Услыхав этот вздох, г-жа де Бонмон по доброте душевной устыдилась своих эгоистических мыслей. Она заставила себя заинтересоваться делами аббата Гитреля и спросила его весьма участливо, скоро ли он будет епископом.
— Вы хлопочете о туркуэнской епархии, — сказала она. — Но не наскучит ли вам этот маленький городок?
Аббат Гитрель заверил ее, что забота о пастве достаточно заполнит жизнь пастыря, и к тому же туркуэнское епископство — одно из самых старинных и обширных во всей Северной Галлии.
— Это кафедра блаженного Лупа, просветителя Фландрии, — добавил аббат Гитрель.
— Вот как? — сказала г-жа де Бонмон.
— Не надо смешивать, — продолжал аббат Гитрель, — святого Лупа, просветителя Фландрии, со святым Лупом, епископом лионским, святым Ле, или Лупом, епископом санским, и святым Лупом, епископом труаским. Этот последний, прожив семь лет в браке с сестрою епископа арльского, по имени Пиментола, оставил жену свою, чтобы, уединившись в Лерене, предаться подвигам благочестия и воздержания.
А г-жа де Бонмон размышляла:
«Он опять здорово продулся в баккара. С одной стороны, это хорошо для него, так как одно время он слишком много выигрывал в клубе и никто не хотел против него понтировать. А с другой стороны — очень неприятно. Придется платить».
Мысль о том, что придется платить долги за Papa, очень расстроила г-жу де Бонмон.

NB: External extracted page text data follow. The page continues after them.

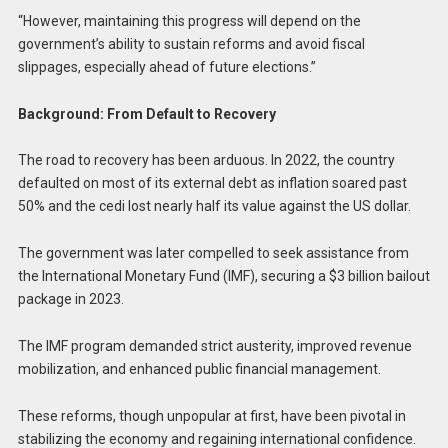
“However, maintaining this progress will depend on the
government’s ability to sustain reforms and avoid fiscal
slippages, especially ahead of future elections.”
Background: From Default to Recovery
The road to recovery has been arduous. In 2022, the country
defaulted on most of its external debt as inflation soared past
50% and the cedi lost nearly half its value against the US dollar.
The government was later compelled to seek assistance from
the International Monetary Fund (IMF), securing a $3 billion bailout
package in 2023.
The IMF program demanded strict austerity, improved revenue
mobilization, and enhanced public financial management.
These reforms, though unpopular at first, have been pivotal in
stabilizing the economy and regaining international confidence.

Она и вообще-то неохотно платила, а кроме того, не любила давать Papa деньги как из принципа, так и из желания быть уверенной в том, что ее любят ради нее самой, а не ради ее денег. И все-таки она сознавала, что уплатить придется, стоит ей лишь увидеть своего Papa, мрачного и страшного, прикладывающего мокрую салфетку к разгоряченной голове, на которой сквозь редеющие волосы уже начинала просвечивать кожа; стоит лишь услышать, как бедный друг, изрыгая ужасающие богохульства и проклятия, будет кричать, что ему остается только всадить пулю в свой «чердак». Ибо он был человеком чести, милый Papa. Он жил этой честью: секундант, дуэльный арбитр — такова была его профессия, с тех пор как он покинул армию. В известном, очень шикарном кругу без него не обходился ни один поединок. И баронесса сознавала, что опять придется платить. Хоть бы по крайней мере он всецело принадлежал ей, был нежен, неотлучен! Но возбужденный, обозленный, ошалевший, он всегда казался охваченным яростью битвы.